Reservoirs of sound

Sarah Hennies; photo David Andrews

Ah, the Santa Fe Railyard. Where else can you drop off your kitchen knives at the Farmers’ Market for sharpening, walk across the street to hear an intriguing world premiere by a rising young composer, then pick up your knives and buy a ristra or two, or maybe some goat cheese, all before lunchtime?

Sarah Hennies’ Reservoir 3: Confirmation, for violin and four cellos, receives its first-ever performance at Chatter’s 10:30 a.m. Site Santa Fe concert on Saturday, Feb. 25. The idea for the three-composition Reservoir series came to her a few years ago on an airplane. “I started thinking about a piano as a container,” says Hennies. “Then I saw a documentary about Sigmund Freud that talked about the reservoir of the unconscious.
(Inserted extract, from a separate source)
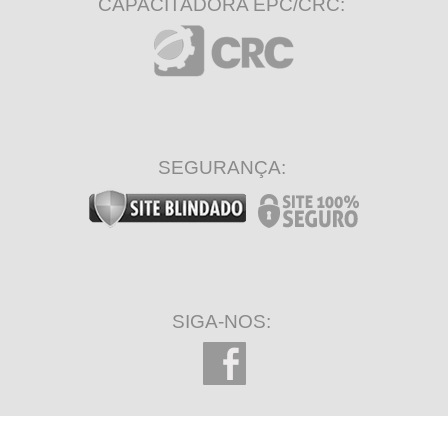
CAPACITADORA EPC/CRC:
SEGURANÇA:
SIGA-NOS:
That became the concept for three pieces about different relationships between consciousness and subconsciousness.”

Hennies is a transgender woman, and her best-known work is 2017’s Contralto for violin, viola, cello, bass, three percussionists, and video, which has been performed almost 30 times in cities ranging from Copenhagen, Verona, and Malmö to Brooklyn, Toronto, and Tucson. She describes it as “using the sound of trans women’s voices to explore transfeminine identity from the inside and examining the intimate and peculiar relationship between gender and sound.” (Testosterone causes transgender men’s voices to drop but estrogen has no effect on the vocal ranges of transgender women.)